確かに彼女の言う通り、私は最近可笑しい。勉強を疎かにして、学生としては間違っている。
でも、私がしたいことだ。私はあけみを手伝いたい。
こうやって話している時間も惜しい。
歩き出そうとしたが、ともかに鞄を掴まれ、立ち止まる。
「私に言えないことなの?」
そういうわけではない。
言ってもいい。揶揄ったことはもう根に持っていない。

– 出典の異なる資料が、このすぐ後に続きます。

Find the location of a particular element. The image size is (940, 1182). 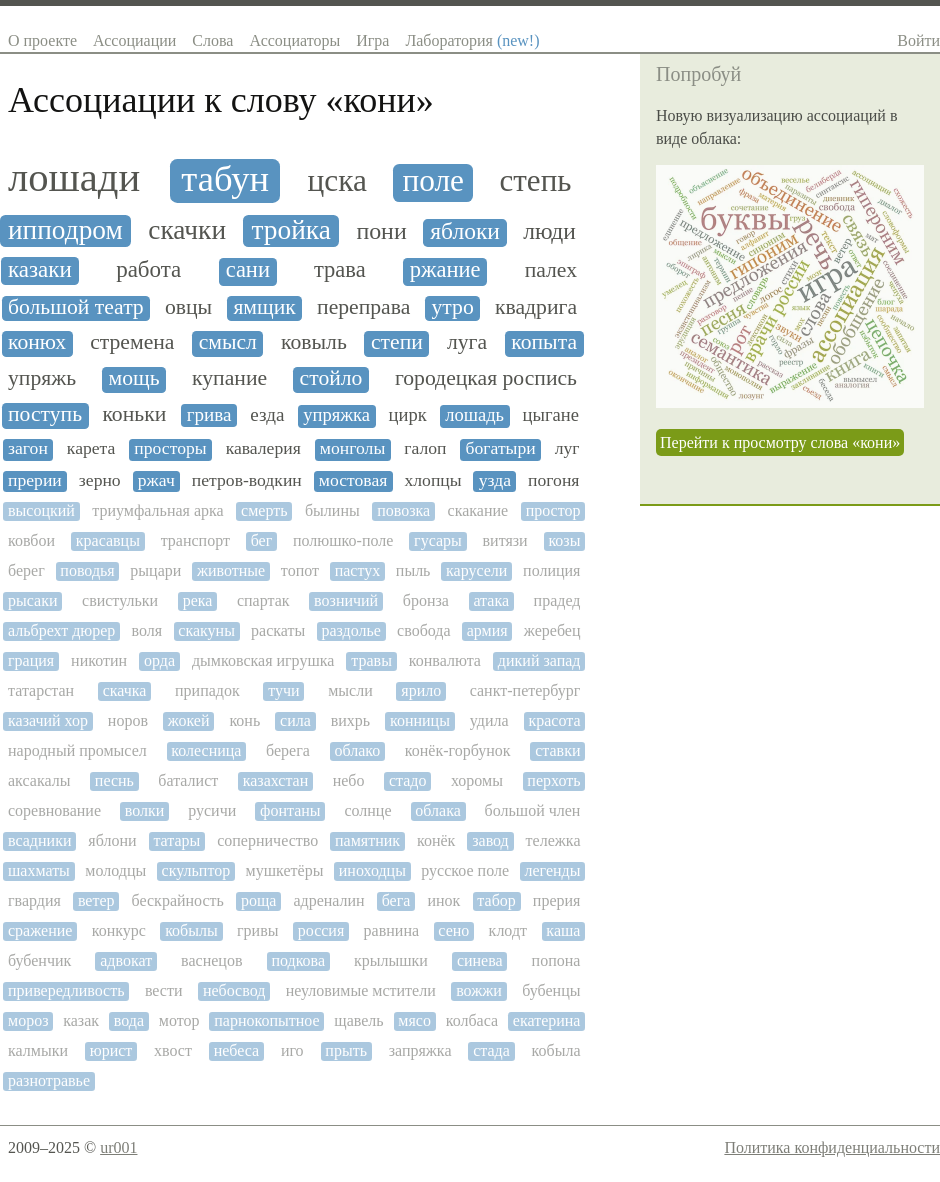 завод is located at coordinates (490, 840).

もう意固地になる必要はない。
「幽霊はいなくて、私は友達の手伝いをしているだけ」って、言えばいい。
でも、出てきた言葉は、別の言葉だった。
「本当に困ったら、言うから」
私の答えにがっかりしたのか、ともかが鞄から手を離す。
私は振り向かず、下駄箱へ向かった。
× × ×
ぽつり、ぽつり。
外を出たら、雨が降ってきた。
これでは今日の作業は中止だろう。無理して、ともかを振り切る必要はなかったと後悔する。
「……」
よどんだ空を見上げる。嫌な予感がした。
「まさか、ね」
でも、彼女なら考えられる。
折り畳み傘を広げ、私は飛び出した。
× × ×
すすき畑に向かうほど、雨は激しさを増し、風も強くなってきた。
傘を差しているが、走っているせいもあり、ずぶ濡れだ。
やがて、いつもの場所にたどり着いた私は、
「どうして」
その光景に、立ち尽くした。
雨の中、こんな悪天候の中で、すすきを刈っている女の子がいた。
「何で」
傘を放り投げ、駆け足で近づく。
彼女は私に気づき、視線を向ける。
「ねえ、風邪ひくよ。こんな雨の中作業するなんてよくない」
必死に話す私の言葉を流し、彼女は手を止めない。
イラっとした私は彼女の手を掴み、無理やりに止めた。
「無茶は駄目だよ」
「……間に合わせないといけない。もう時間がないから」
何が彼女をこんなに強く動かすのか。
どうして、ここまでして成し遂げようとするのか。
……このままではいけない。
意味を、理由を、訳を私は求める。
もっと彼女のことを知らなければならない。
雨音が沈黙をつくる。彼女の頬を雫がつたった。